This is python implementation for this paper: https://dl.acm.org/citation.cfm?id=2976304 \
- test_synth.py - the test that runs the synthetic data experiment
- kqbc.py - the python functions converted from matlab code
- matlab/KQBC.m - matlab original code from the paper
- matlab/hit_n_run.m - matlab original code from the paper
The synthtetic data test executes the KQBC algorithm for learning a linear classifier in a d-dimensional space. The target classifier is the vector w∗ = (1, 0, . . . , 0) thus the label of an instance x ∈ IRd is the sign of its first coordinate. The instances were normally distributed N (µ = 0, Σ = Id).
The MNIST database of handwritten digits, available from this page, has a training set of 60,000 examples, and a test set of 10,000 examples. It is a subset of a larger set available from NIST. The digits have been size-normalized and centered in a fixed-size image. For out experiment I degenerated the dataset into 2 classes (1,-1), which are one of the figures and all the rest, and balanced between them by eliminating most of the other classes samples. The final data was a sub version of the original one, consinting of 1000 training examples for each class, so 2000 in total, and 200 for each test class in the same manner.

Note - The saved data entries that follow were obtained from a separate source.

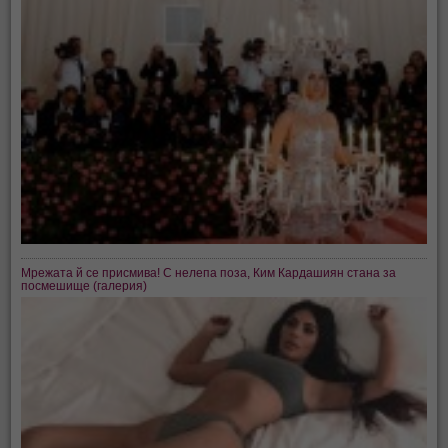
Мрежата й се присмива! С нелепа поза, Ким Кардашиян стана за
посмешище (галерия)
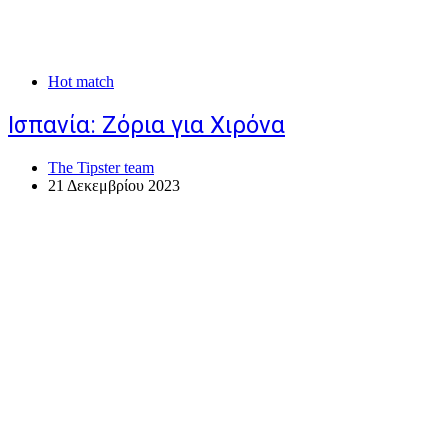
Hot match
Ισπανία: Ζόρια για Χιρόνα
The Tipster team
21 Δεκεμβρίου 2023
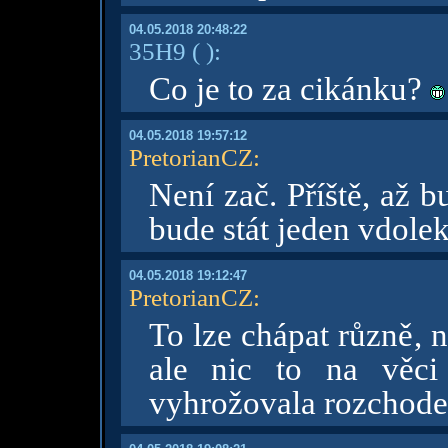
04.05.2018 20:48:22
35H9
( )
:
Co je to za cikánku?
04.05.2018 19:57:12
PretorianCZ
:
Není zač. Příště, až bu
bude stát jeden vdole
04.05.2018 19:12:47
PretorianCZ
:
To lze chápat různě, n
ale nic to na věci
vyhrožovala rozchode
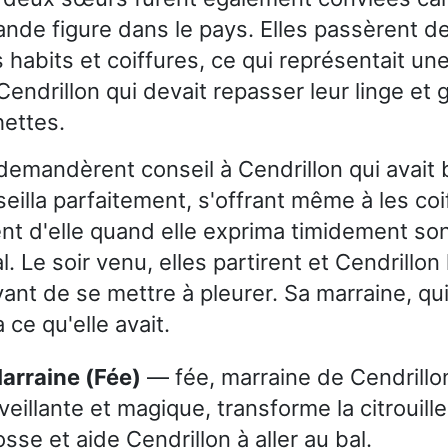
rande figure dans le pays. Elles passèrent de
s habits et coiffures, ce qui représentait un
Cendrillon qui devait repasser leur linge et
ettes.
emandèrent conseil à Cendrillon qui avait 
seilla parfaitement, s'offrant même à les coif
t d'elle quand elle exprima timidement son
al. Le soir venu, elles partirent et Cendrillon 
ant de se mettre à pleurer. Sa marraine, qui 
ce qu'elle avait.
Marraine (Fée)
— fée, marraine de Cendrillo
veillante et magique, transforme la citrouill
osse et aide Cendrillon à aller au bal.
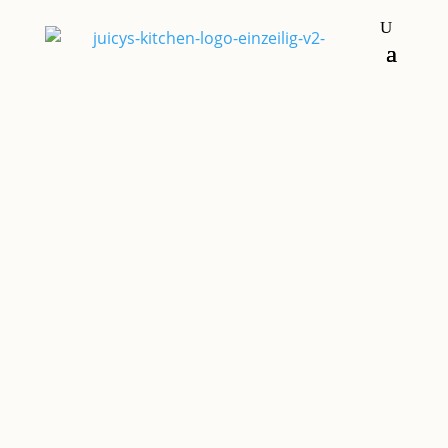
Gugelhupf, Striezel & Co.
HEIDELBEERFÜLLUNG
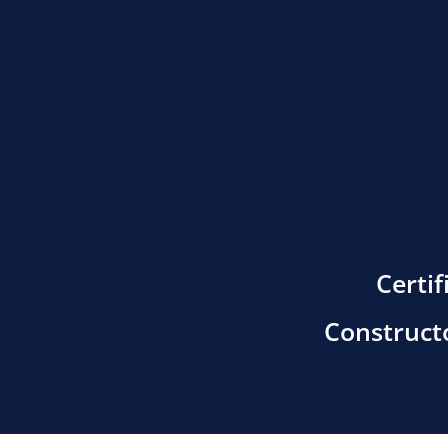
Certi
Construct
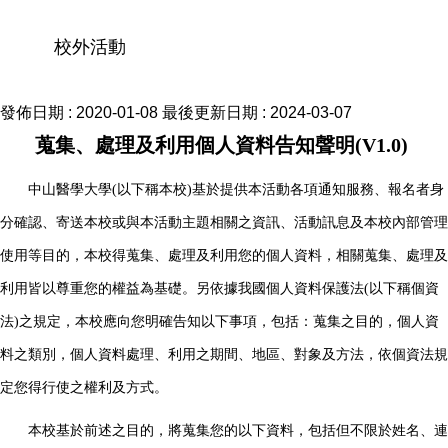
校外活動
發佈日期 :
2020-01-08
最後更新日期 :
2024-03-07
蒐集、處理及利用個人資料告知聲明
(V1.0)
中山醫學大學(以下稱本校)基於提供本活動各項通知服務、報名者身
分確認、寄送本校或與本活動主題相關之資訊、活動訊息及本校內部管理
使用等目的，本校得蒐集、處理及利用您的個人資料，相關蒐集、處理及
利用皆以尊重您的權益為基礎。另依據我國個人資料保護法(以下稱個資
法)之規定，本校應向您明確告知以下事項，包括：蒐集之目的，個人資
料之類別，個人資料處理、利用之期間、地區、對象及方法，依個資法規
定您得行使之權利及方式。
本校基於前述之目的，將蒐集您的以下資料，包括但不限於姓名、連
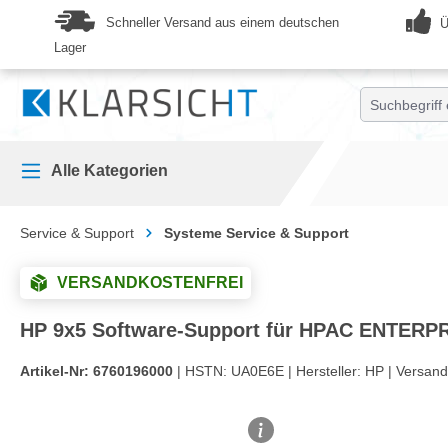
springen
Zur Hauptnavigation springen
Schneller Versand aus einem deutschen
Ü
Lager
Alle Kategorien
Service & Support
Systeme Service & Support
VERSANDKOSTENFREI
HP 9x5 Software-Support für HPAC ENTERPRI
Artikel-Nr:
6760196000
| HSTN:
UA0E6E |
Hersteller:
HP |
Versand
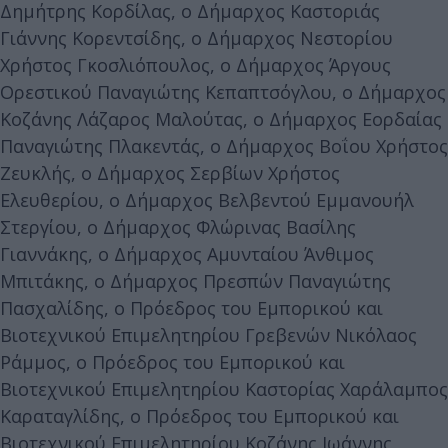
Δημήτρης Κορδίλας, ο Δήμαρχος Καστοριάς
Γιάννης Κορεντσίδης, ο Δήμαρχος Νεστορίου
Χρήστος Γκοσλιόπουλος, ο Δήμαρχος Άργους
Ορεστικού Παναγιώτης Κεπαπτσόγλου, ο Δήμαρχος
Κοζάνης Λάζαρος Μαλούτας, ο Δήμαρχος Εορδαίας
Παναγιώτης Πλακεντάς, ο Δήμαρχος Βοΐου Χρήστος
Ζευκλής, ο Δήμαρχος Σερβίων Χρήστος
Ελευθερίου, ο Δήμαρχος Βελβεντού Εμμανουήλ
Στεργίου, ο Δήμαρχος Φλώρινας Βασίλης
Γιαννάκης, ο Δήμαρχος Αμυνταίου Άνθιμος
Μπιτάκης, ο Δήμαρχος Πρεσπών Παναγιώτης
Πασχαλίδης, ο Πρόεδρος του Εμπορικού και
Βιοτεχνικού Επιμελητηρίου Γρεβενών Νικόλαος
Ράμμος, ο Πρόεδρος του Εμπορικού και
Βιοτεχνικού Επιμελητηρίου Καστορίας Χαράλαμπος
Καραταγλίδης, ο Πρόεδρος του Εμπορικού και
Βιοτεχνικού Επιμελητηρίου Κοζάνης Ιωάννης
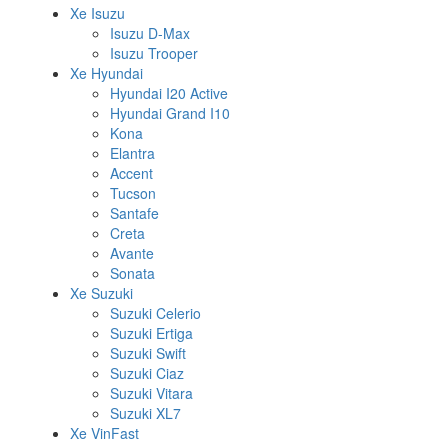
Xe Isuzu
Isuzu D-Max
Isuzu Trooper
Xe Hyundai
Hyundai I20 Active
Hyundai Grand I10
Kona
Elantra
Accent
Tucson
Santafe
Creta
Avante
Sonata
Xe Suzuki
Suzuki Celerio
Suzuki Ertiga
Suzuki Swift
Suzuki Ciaz
Suzuki Vitara
Suzuki XL7
Xe VinFast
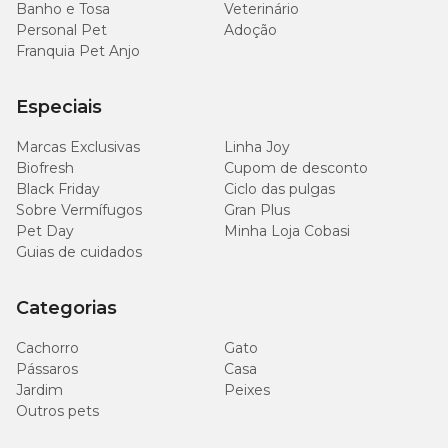
Banho e Tosa
Veterinário
Personal Pet
Adoção
Franquia Pet Anjo
Especiais
Marcas Exclusivas
Linha Joy
Biofresh
Cupom de desconto
Black Friday
Ciclo das pulgas
Sobre Vermífugos
Gran Plus
Pet Day
Minha Loja Cobasi
Guias de cuidados
Categorias
Cachorro
Gato
Pássaros
Casa
Jardim
Peixes
Outros pets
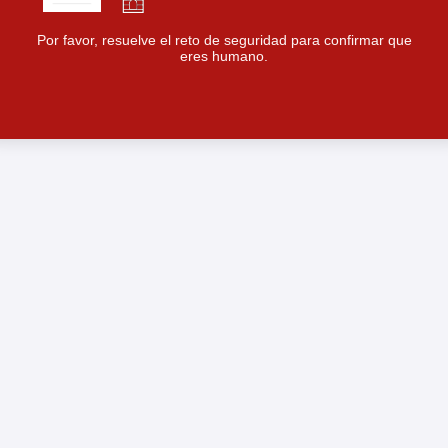
Por favor, resuelve el reto de seguridad para confirmar que
eres humano.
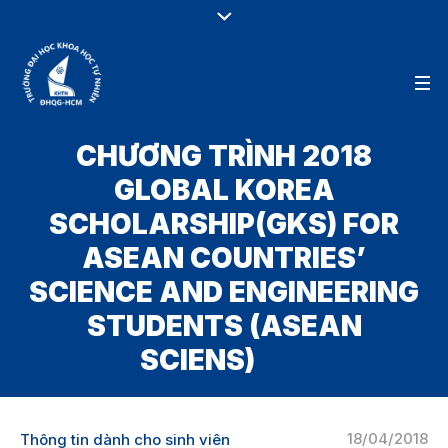
CHƯƠNG TRÌNH 2018
GLOBAL KOREA
SCHOLARSHIP(GKS) FOR
ASEAN COUNTRIES’
SCIENCE AND ENGINEERING
STUDENTS (ASEAN
SCIENS)
18/04/2018
Thông tin dành cho sinh viên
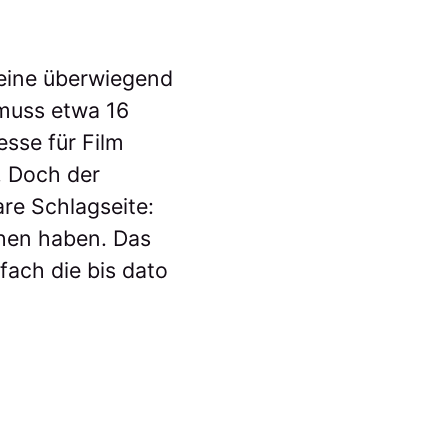
 eine überwiegend
muss etwa 16
esse für Film
. Doch der
are Schlagseite:
hen haben. Das
fach die bis dato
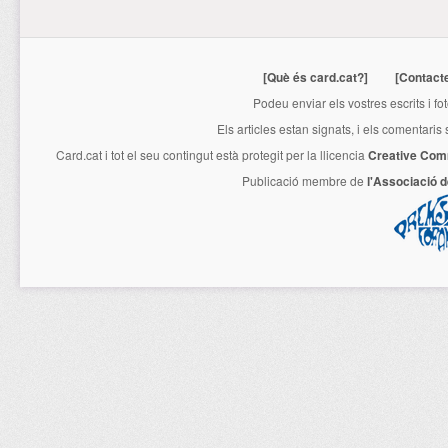
[Què és card.cat?]
[Contact
Podeu enviar els vostres escrits i fo
Els articles estan signats, i els comentaris
Card.cat
i tot el seu contingut està protegit per la llicencia
Creative Com
Publicació membre de
l'Associació 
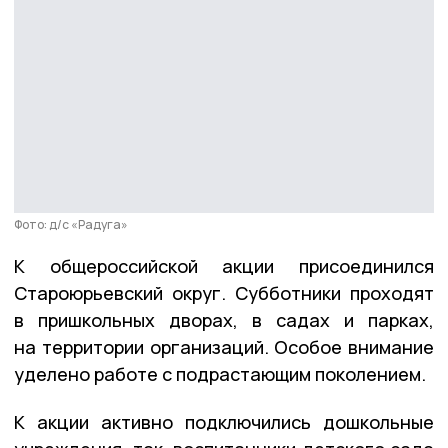
Фото: д/с «Радуга»
К общероссийской акции присоединился
Староюрьевский округ. Субботники проходят
в пришкольных дворах, в садах и парках,
на территории организаций. Особое внимание
уделено работе с подрастающим поколением.
К акции активно подключились дошкольные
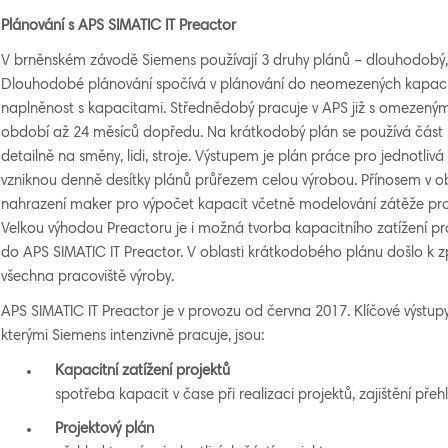
Plán
o
v
án
í s APS SIMATIC IT Preactor
V brněnském závodě Siemens používají 3 druhy plánů – dlouhodobý,
Dlouhodobé plánování spočívá v plánování do neomezených kapac
naplněnost s kapacitami. Střednědobý pracuje v APS již s omezenými
období až 24 měsíců dopředu. Na krátkodobý plán se používá část 
detailně na směny, lidi, stroje. Výstupem je plán práce pro jednotliv
vzniknou denně desítky plánů průřezem celou výrobou. Přínosem v o
nahrazení maker pro výpočet kapacit včetně modelování zátěže pr
Velkou výhodou Preactoru je i možná tvorba kapacitního zatížení pr
do APS SIMATIC IT Preactor. V oblasti krátkodobého plánu došlo k z
všechna pracoviště výroby.
APS SIMATIC IT Preactor je v provozu od června 2017. Klíčové výstupy
kterými Siemens intenzivně pracuje, jsou:
Kapacitní zatížení projektů
spotřeba kapacit v čase při realizaci projektů, zajištění přeh
Projektový plán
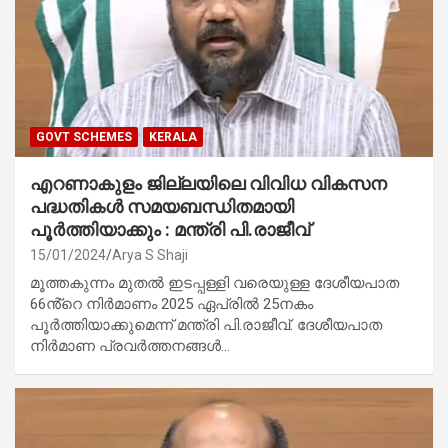
GOVT SCHEMES
KERALA
എറണാകുളം ജില്ലയിലെ വിവിധ വികസന
പദ്ധതികൾ സമയബന്ധിതമായി
പൂർത്തിയാക്കും : മന്ത്രി പി.രാജീവ്
15/01/2024
Arya S Shaji
മൂത്തകുന്നം മുതൽ ഇടപ്പള്ളി വരെയുള്ള ദേശീയപാത
66ൻ്റെ നിർമാണം 2025 ഏപ്രിൽ 25നകം
പൂർത്തിയാക്കുമെന്ന് മന്ത്രി പി.രാജീവ്. ദേശീയപാത
നിർമാണ പ്രവർത്തനങ്ങൾ…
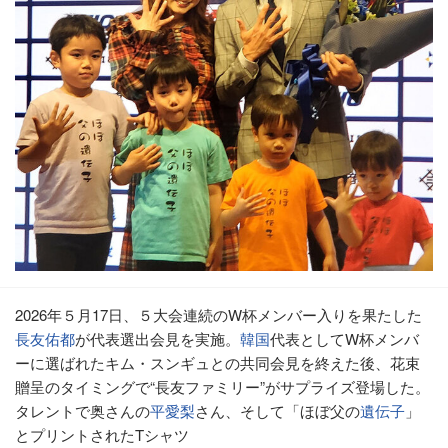
2026年５月17日、５大会連続のW杯メンバー入りを果たした
長友佑都
が代表選出会見を実施。
韓国
代表としてW杯メンバ
ーに選ばれたキム・スンギュとの共同会見を終えた後、花束
贈呈のタイミングで“長友ファミリー”がサプライズ登場した。
タレントで奥さんの
平愛梨
さん、そして「ほぼ父の
遺伝子
」
とプリントされたTシャツ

- steps - defines the number of repetitions of the experiment for statistical significance.
- dim - the dimention of the samplse and classifiers
- samples - a list of number of samples to train on
- hnr_ - number of hit and run walks inside the polytope
Command line example:
python test_synth.py --steps 20 --dim 5 --hnr_iter 21 --plot
Python
matlab
numpy
matplotlib
These plots describe the error rate on the test set vs the number of samples the classifier was trained on.
- SVM - random k entries
- KQBC - using the classifier (point in the version space) after T steps (using dot product)
It is clear that we get exponential improvenet when the classifier is extracted from KQBC algorithm.